If you ever wondered how the craft of printing was invented and how it evolved, this book answers that question and many others. Starting with Gutenberg, Six Centuries of Type and Printing traces the development of type design, type manufacture, presses, and printing through the present digital era with many stops along the way. The book explains how many aspects of printing and type remain the same, despite a shift from metal to photography to bits, across almost six centuries of constant improvement.
You’ll learn about Gutenberg’s unique invention, the type hand mold, and how it pulled all the pieces of contemporary technology together to print one of the still most beautiful books ever published. Six Centuries details how the standard press worked, a fixture from the 1450s to the 1800s, and why development stagnated in many areas. It explains how, in the late 1700s, innovation picked up and never stopped, with new techniques to produce type in massive quantities and print at ever-faster speeds.
The book also covers the modern era, detailing the transition from metal to photographic to digital technologies, which disrupted the lives of printers and the industry again and again. It ends on a cheery note with the reinvigoration of letterpress printing, a craft that nearly died in the digital era, but now is in the midst of a craft renaissance.

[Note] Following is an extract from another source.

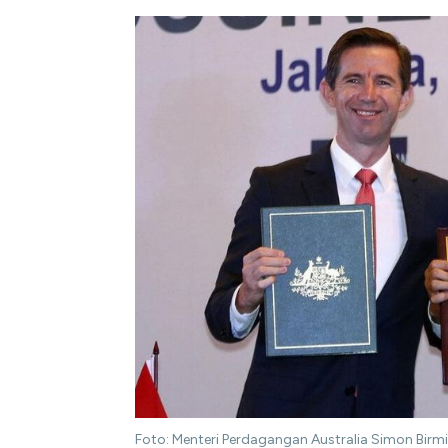
Foto: Menteri Perdagangan Australia Simon Birm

I started writing as a child and never stopped. I’ve always been interested in what makes things tick and how to explain that. That led to a career as a technology journalist and how-to article and book author. I’ve written dozens of books over my career in some combination of the two.
In the 2010s, I started publish a series of book that combined printing and type history and technology in a variety of ways. These titles include Not To Put Too Fine a Point on It, a collection of essays and reporting; London Kerning, a look at two magnificent London printing collections and the city’s typographical history; Six Centuries of Type & Printing; and How Comics Were Made, a heavily visual history of the production and reproduction of newspaper comics from the 1890s to the present.
I live in Seattle, Washington, with my family, and drink very little coffee.
I love a book about process, and this is a spectacularly detailed love letter to the fading art of printing. It’s short, but does a great job of sketching out hundreds of years worth of the important developments in print and type.